Hey did anybody see last night's 24 season finale?? Thoughts?
I thought it seemed a little weak, however, I think its because they are going to continue with the same story line, sort of, next year (which could be interesting). We know that Jack will be back because of Kim...propaganda for stem cell research?!?!
Anyways, I enjoyed it as usual and look forward to next year's season.


----------



## WaywardNowHome (May 19, 2009)

This season's finale for 24 was pretty weak, in my opinion. It moved way too slowly, left too many loose threads and I felt like nothing really got accomplished over the past 24 hours. I guess I did like the fact that a lot of the characters evolved throughout the season (Jack forgiving himself, Renee becoming like Jack, etc.)

I don't know.. maybe my expectations were just too high after watching the amazing finale for LOST.


----------



## Grafted In (May 19, 2009)

Jack praying with a Muslim imam?!?! Very weak episode to end a very weak season. I guess the writers' strike really took some of the edge off.


----------



## Grace Alone (May 19, 2009)

Yeah, but at least the woman president had good character and did the right thing regarding turning in her daughter. 

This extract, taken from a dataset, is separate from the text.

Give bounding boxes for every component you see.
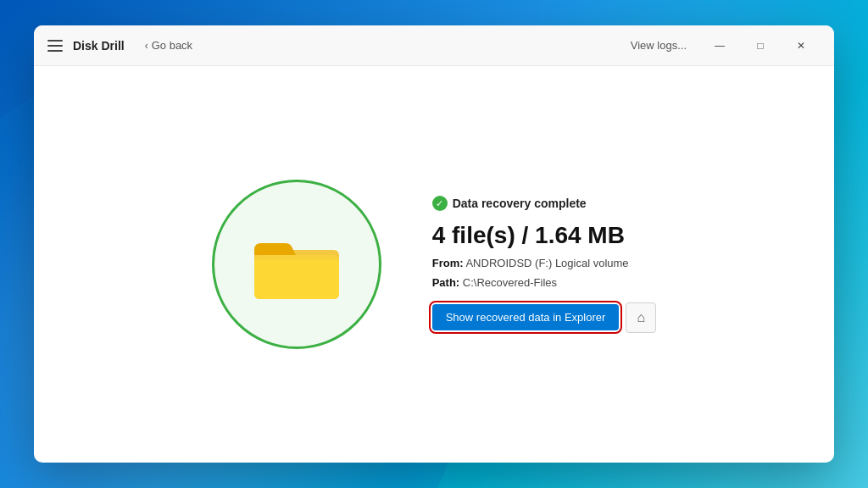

I enjoyed the season. It's the only show I watch other than American Idol. But the ending was a little weak since you just knew Kim would end up saving her dad's life. We did kinda laugh when he prayed with the Muslim man to "forgive himself". We said Jack needed to survive so a Christian could come evangelize him.


----------



## Laura (May 19, 2009)

My husband and I enjoyed the season on the whole, but were revolted by the overt political correctness of just about every aspect of the finale. Especially Jack receiving end-of-life "counsel" from the imam, who was really just an Oprah-like caricature of a Muslim. "Let us forgive ourselves"--please! I actually half-expected James White (he watches the show) to blog about it, because it would be a good opportunity for contrasting the naive American's favorable opinion of Islam with the actual teachings.


----------



## ZackF (May 19, 2009)

Most screenwriters don't get any religion right and so I didn't expect much from that. I expect most Muslims to be offended though.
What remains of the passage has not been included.